++++ EXTRACTED RECORDS ++++

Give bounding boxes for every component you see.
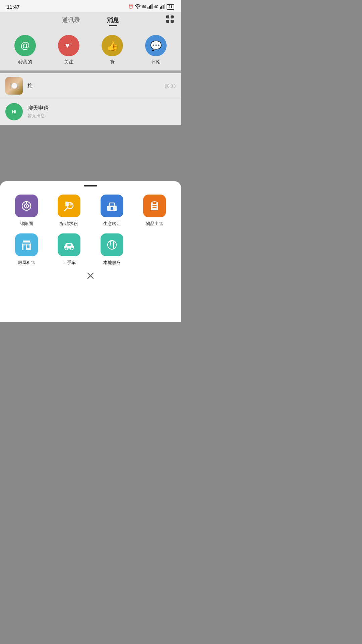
svg-rect-12: [171, 20, 174, 23]
job-label: 招聘求职: [60, 221, 78, 227]
bottom-sheet: 绵阳圈 招聘求职 生意转让: [0, 181, 181, 322]
follow-label: 关注: [64, 59, 73, 65]
chat-item-mei[interactable]: 🍽️ 梅 08:33: [0, 73, 181, 99]
signal-5g-icon: 56: [142, 5, 146, 9]
svg-rect-39: [67, 244, 71, 246]
status-bar: 11:47 ⏰ 56 4G: [0, 0, 181, 12]
divider: [0, 70, 181, 73]
sheet-grid-row1: 绵阳圈 招聘求职 生意转让: [0, 195, 181, 227]
comment-label: 评论: [151, 59, 161, 65]
mianyang-circle-label: 绵阳圈: [20, 221, 33, 227]
chat-list: 🍽️ 梅 08:33 HI 聊天申请 暂无消息: [0, 73, 181, 125]
svg-rect-6: [161, 6, 162, 9]
notif-follow[interactable]: ♥+ 关注: [58, 35, 79, 65]
like-label: 赞: [110, 59, 115, 65]
svg-rect-5: [160, 7, 161, 9]
svg-rect-3: [150, 5, 151, 9]
sheet-item-house-rental[interactable]: 房屋租售: [7, 233, 46, 266]
chat-sub-request: 暂无消息: [27, 113, 176, 119]
like-icon-circle: 👍: [102, 35, 123, 56]
signal-bars-icon: [147, 4, 153, 10]
notif-at-me[interactable]: @ @我的: [14, 35, 36, 65]
svg-rect-1: [147, 7, 148, 9]
chat-time-mei: 08:33: [165, 84, 176, 89]
4g-icon: 4G: [154, 5, 159, 9]
sheet-item-local-service[interactable]: 本地服务: [92, 233, 132, 266]
business-transfer-icon-box: [101, 195, 123, 217]
house-rental-icon-box: [15, 233, 38, 256]
mianyang-circle-icon-box: [15, 195, 38, 217]
at-me-label: @我的: [18, 59, 32, 65]
notif-comment[interactable]: 💬 评论: [145, 35, 167, 65]
status-icons: ⏰ 56 4G 21: [128, 4, 174, 10]
chat-name-mei: 梅: [27, 83, 160, 90]
svg-rect-30: [23, 240, 30, 243]
svg-point-20: [69, 203, 72, 206]
close-button[interactable]: [0, 271, 181, 282]
svg-rect-2: [149, 6, 150, 9]
sheet-item-business-transfer[interactable]: 生意转让: [92, 195, 132, 227]
business-transfer-label: 生意转让: [103, 221, 121, 227]
sheet-item-used-car[interactable]: 二手车: [50, 233, 89, 266]
svg-rect-9: [166, 15, 169, 18]
svg-point-37: [65, 247, 68, 250]
follow-icon-circle: ♥+: [58, 35, 79, 56]
app-area: 通讯录 消息 @ @我的 ♥+ 关注 👍: [0, 12, 181, 207]
sheet-item-items-sale[interactable]: 物品出售: [135, 195, 175, 227]
sheet-handle: [84, 185, 97, 186]
chat-item-request[interactable]: HI 聊天申请 暂无消息: [0, 99, 181, 125]
status-time: 11:47: [7, 4, 19, 10]
items-sale-icon-box: [143, 195, 166, 217]
alarm-icon: ⏰: [128, 4, 133, 9]
svg-rect-33: [27, 245, 29, 248]
local-service-label: 本地服务: [103, 260, 121, 266]
notification-row: @ @我的 ♥+ 关注 👍 赞 💬 评论: [0, 28, 181, 70]
signal-bars2-icon: [160, 4, 165, 10]
svg-point-0: [137, 7, 138, 9]
nav-messages[interactable]: 消息: [94, 16, 132, 24]
chat-info-mei: 梅: [27, 83, 160, 90]
grid-menu-icon[interactable]: [166, 15, 174, 25]
used-car-icon-box: [58, 233, 80, 256]
svg-point-15: [26, 205, 27, 207]
wifi-icon: [135, 4, 141, 10]
battery-icon: 21: [167, 4, 174, 10]
job-icon-box: [58, 195, 80, 217]
svg-point-38: [70, 247, 73, 250]
chat-name-request: 聊天申请: [27, 105, 176, 112]
avatar-request: HI: [5, 103, 23, 120]
empty-cell: [135, 233, 158, 266]
svg-rect-7: [163, 5, 164, 9]
svg-rect-4: [152, 4, 153, 9]
sheet-item-mianyang-circle[interactable]: 绵阳圈: [7, 195, 46, 227]
svg-rect-32: [23, 245, 26, 250]
svg-point-40: [108, 240, 116, 249]
at-me-icon-circle: @: [14, 35, 36, 56]
svg-rect-21: [65, 202, 69, 206]
comment-icon-circle: 💬: [145, 35, 167, 56]
sheet-item-job[interactable]: 招聘求职: [50, 195, 89, 227]
chat-info-request: 聊天申请 暂无消息: [27, 105, 176, 119]
notif-like[interactable]: 👍 赞: [102, 35, 123, 65]
house-rental-label: 房屋租售: [18, 260, 35, 266]
svg-line-19: [65, 208, 67, 211]
svg-rect-8: [164, 4, 165, 9]
local-service-icon-box: [101, 233, 123, 256]
svg-point-25: [152, 202, 157, 204]
used-car-label: 二手车: [63, 260, 76, 266]
svg-rect-24: [111, 207, 113, 210]
nav-contacts[interactable]: 通讯录: [49, 16, 94, 24]
items-sale-label: 物品出售: [146, 221, 163, 227]
sheet-grid-row2: 房屋租售 二手车: [0, 233, 181, 266]
top-nav: 通讯录 消息: [0, 12, 181, 28]
svg-rect-10: [171, 15, 174, 18]
svg-rect-11: [166, 20, 169, 23]
avatar-mei: 🍽️: [5, 77, 23, 95]
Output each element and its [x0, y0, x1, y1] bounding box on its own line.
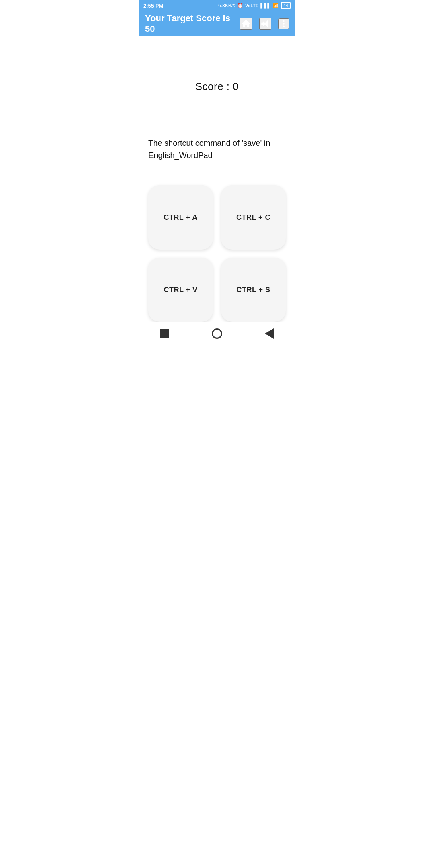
network-speed: 6.3KB/s	[218, 3, 235, 8]
back-icon	[265, 328, 274, 339]
svg-point-1	[283, 20, 285, 22]
option-b-button[interactable]: CTRL + C	[221, 185, 286, 250]
option-d-button[interactable]: CTRL + S	[221, 258, 286, 322]
wifi-icon: 📶	[273, 3, 279, 8]
recent-apps-icon	[160, 329, 169, 338]
option-c-button[interactable]: CTRL + V	[148, 258, 213, 322]
lte-icon: VoLTE	[245, 3, 258, 8]
app-bar-title: Your Target Score Is 50	[145, 13, 235, 34]
main-content: Score : 0 The shortcut command of 'save'…	[139, 36, 295, 322]
status-icons: 6.3KB/s ⏰ VoLTE ▌▌▌ 📶 44	[218, 2, 291, 9]
home-icon	[241, 18, 251, 29]
svg-point-3	[283, 26, 285, 27]
back-button[interactable]	[259, 323, 279, 344]
svg-point-2	[283, 23, 285, 25]
option-a-button[interactable]: CTRL + A	[148, 185, 213, 250]
battery-icon: 44	[281, 2, 291, 9]
question-text: The shortcut command of 'save' in Englis…	[147, 137, 287, 161]
options-grid: CTRL + A CTRL + C CTRL + V CTRL + S	[147, 185, 287, 322]
tts-button[interactable]	[259, 18, 271, 30]
app-bar: Your Target Score Is 50	[139, 11, 295, 36]
home-button[interactable]	[240, 18, 252, 30]
recent-apps-button[interactable]	[155, 323, 175, 344]
signal-icon: ▌▌▌	[260, 3, 271, 8]
status-bar: 2:55 PM 6.3KB/s ⏰ VoLTE ▌▌▌ 📶 44	[139, 0, 295, 11]
alarm-icon: ⏰	[237, 3, 243, 8]
home-nav-button[interactable]	[207, 323, 227, 344]
speaker-icon	[260, 18, 270, 29]
score-display: Score : 0	[195, 80, 239, 93]
bottom-nav	[139, 322, 295, 346]
more-vert-icon	[279, 19, 288, 28]
home-nav-icon	[212, 328, 222, 339]
more-options-button[interactable]	[278, 18, 289, 29]
status-time: 2:55 PM	[143, 3, 163, 9]
app-bar-actions	[240, 18, 289, 30]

++++

* [TASK DETAILS]: Word for word, repeat each record above; leave out every picture.

* [ANSWER BOX]:
Give bounding boxes for every component you see.
svg-rect-12: [171, 20, 174, 23]
job-label: 招聘求职: [60, 221, 78, 227]
bottom-sheet: 绵阳圈 招聘求职 生意转让: [0, 181, 181, 322]
follow-label: 关注: [64, 59, 73, 65]
chat-item-mei[interactable]: 🍽️ 梅 08:33: [0, 73, 181, 99]
signal-5g-icon: 56: [142, 5, 146, 9]
svg-rect-39: [67, 244, 71, 246]
status-bar: 11:47 ⏰ 56 4G: [0, 0, 181, 12]
divider: [0, 70, 181, 73]
sheet-grid-row1: 绵阳圈 招聘求职 生意转让: [0, 195, 181, 227]
comment-label: 评论: [151, 59, 161, 65]
mianyang-circle-label: 绵阳圈: [20, 221, 33, 227]
chat-list: 🍽️ 梅 08:33 HI 聊天申请 暂无消息: [0, 73, 181, 125]
svg-rect-6: [161, 6, 162, 9]
notif-follow[interactable]: ♥+ 关注: [58, 35, 79, 65]
like-label: 赞: [110, 59, 115, 65]
svg-rect-5: [160, 7, 161, 9]
svg-rect-3: [150, 5, 151, 9]
sheet-item-house-rental[interactable]: 房屋租售: [7, 233, 46, 266]
chat-sub-request: 暂无消息: [27, 113, 176, 119]
like-icon-circle: 👍: [102, 35, 123, 56]
signal-bars-icon: [147, 4, 153, 10]
notif-at-me[interactable]: @ @我的: [14, 35, 36, 65]
svg-rect-1: [147, 7, 148, 9]
chat-time-mei: 08:33: [165, 84, 176, 89]
4g-icon: 4G: [154, 5, 159, 9]
sheet-item-local-service[interactable]: 本地服务: [92, 233, 132, 266]
business-transfer-icon-box: [101, 195, 123, 217]
house-rental-icon-box: [15, 233, 38, 256]
mianyang-circle-icon-box: [15, 195, 38, 217]
at-me-label: @我的: [18, 59, 32, 65]
notif-comment[interactable]: 💬 评论: [145, 35, 167, 65]
status-icons: ⏰ 56 4G 21: [128, 4, 174, 10]
chat-name-mei: 梅: [27, 83, 160, 90]
svg-rect-30: [23, 240, 30, 243]
svg-point-20: [69, 203, 72, 206]
close-button[interactable]: [0, 271, 181, 282]
svg-rect-2: [149, 6, 150, 9]
sheet-item-business-transfer[interactable]: 生意转让: [92, 195, 132, 227]
business-transfer-label: 生意转让: [103, 221, 121, 227]
sheet-item-used-car[interactable]: 二手车: [50, 233, 89, 266]
svg-rect-9: [166, 15, 169, 18]
svg-point-37: [65, 247, 68, 250]
follow-icon-circle: ♥+: [58, 35, 79, 56]
app-area: 通讯录 消息 @ @我的 ♥+ 关注 👍: [0, 12, 181, 207]
sheet-item-items-sale[interactable]: 物品出售: [135, 195, 175, 227]
sheet-handle: [84, 185, 97, 186]
chat-item-request[interactable]: HI 聊天申请 暂无消息: [0, 99, 181, 125]
status-time: 11:47: [7, 4, 19, 10]
items-sale-icon-box: [143, 195, 166, 217]
alarm-icon: ⏰: [128, 4, 133, 9]
svg-rect-33: [27, 245, 29, 248]
local-service-label: 本地服务: [103, 260, 121, 266]
notification-row: @ @我的 ♥+ 关注 👍 赞 💬 评论: [0, 28, 181, 70]
signal-bars2-icon: [160, 4, 165, 10]
svg-point-0: [137, 7, 138, 9]
nav-messages[interactable]: 消息: [94, 16, 132, 24]
chat-info-mei: 梅: [27, 83, 160, 90]
grid-menu-icon[interactable]: [166, 15, 174, 25]
used-car-icon-box: [58, 233, 80, 256]
svg-point-15: [26, 205, 27, 207]
wifi-icon: [135, 4, 141, 10]
battery-icon: 21: [167, 4, 174, 10]
job-icon-box: [58, 195, 80, 217]
svg-point-38: [70, 247, 73, 250]
chat-name-request: 聊天申请: [27, 105, 176, 112]
avatar-request: HI: [5, 103, 23, 120]
empty-cell: [135, 233, 158, 266]
svg-rect-7: [163, 5, 164, 9]
svg-rect-4: [152, 4, 153, 9]
sheet-item-mianyang-circle[interactable]: 绵阳圈: [7, 195, 46, 227]
svg-rect-32: [23, 245, 26, 250]
svg-point-40: [108, 240, 116, 249]
at-me-icon-circle: @: [14, 35, 36, 56]
svg-rect-21: [65, 202, 69, 206]
comment-icon-circle: 💬: [145, 35, 167, 56]
sheet-item-job[interactable]: 招聘求职: [50, 195, 89, 227]
chat-info-request: 聊天申请 暂无消息: [27, 105, 176, 119]
notif-like[interactable]: 👍 赞: [102, 35, 123, 65]
house-rental-label: 房屋租售: [18, 260, 35, 266]
svg-line-19: [65, 208, 67, 211]
svg-rect-8: [164, 4, 165, 9]
local-service-icon-box: [101, 233, 123, 256]
svg-point-25: [152, 202, 157, 204]
used-car-label: 二手车: [63, 260, 76, 266]
svg-rect-24: [111, 207, 113, 210]
nav-contacts[interactable]: 通讯录: [49, 16, 94, 24]
items-sale-label: 物品出售: [146, 221, 163, 227]
sheet-grid-row2: 房屋租售 二手车: [0, 233, 181, 266]
top-nav: 通讯录 消息: [0, 12, 181, 28]
svg-rect-10: [171, 15, 174, 18]
svg-rect-11: [166, 20, 169, 23]
avatar-mei: 🍽️: [5, 77, 23, 95]
Output each element and its [x0, y0, x1, y1] bounding box on its own line.
network-speed: 6.3KB/s	[218, 3, 235, 8]
back-icon	[265, 328, 274, 339]
svg-point-1	[283, 20, 285, 22]
option-b-button[interactable]: CTRL + C	[221, 185, 286, 250]
option-d-button[interactable]: CTRL + S	[221, 258, 286, 322]
wifi-icon: 📶	[273, 3, 279, 8]
recent-apps-icon	[160, 329, 169, 338]
option-c-button[interactable]: CTRL + V	[148, 258, 213, 322]
lte-icon: VoLTE	[245, 3, 258, 8]
app-bar-title: Your Target Score Is 50	[145, 13, 235, 34]
main-content: Score : 0 The shortcut command of 'save'…	[139, 36, 295, 322]
status-icons: 6.3KB/s ⏰ VoLTE ▌▌▌ 📶 44	[218, 2, 291, 9]
home-icon	[241, 18, 251, 29]
svg-point-3	[283, 26, 285, 27]
back-button[interactable]	[259, 323, 279, 344]
svg-point-2	[283, 23, 285, 25]
option-a-button[interactable]: CTRL + A	[148, 185, 213, 250]
battery-icon: 44	[281, 2, 291, 9]
question-text: The shortcut command of 'save' in Englis…	[147, 137, 287, 161]
options-grid: CTRL + A CTRL + C CTRL + V CTRL + S	[147, 185, 287, 322]
tts-button[interactable]	[259, 18, 271, 30]
app-bar: Your Target Score Is 50	[139, 11, 295, 36]
home-button[interactable]	[240, 18, 252, 30]
recent-apps-button[interactable]	[155, 323, 175, 344]
signal-icon: ▌▌▌	[260, 3, 271, 8]
status-bar: 2:55 PM 6.3KB/s ⏰ VoLTE ▌▌▌ 📶 44	[139, 0, 295, 11]
alarm-icon: ⏰	[237, 3, 243, 8]
home-nav-button[interactable]	[207, 323, 227, 344]
speaker-icon	[260, 18, 270, 29]
score-display: Score : 0	[195, 80, 239, 93]
bottom-nav	[139, 322, 295, 346]
more-vert-icon	[279, 19, 288, 28]
home-nav-icon	[212, 328, 222, 339]
more-options-button[interactable]	[278, 18, 289, 29]
status-time: 2:55 PM	[143, 3, 163, 9]
app-bar-actions	[240, 18, 289, 30]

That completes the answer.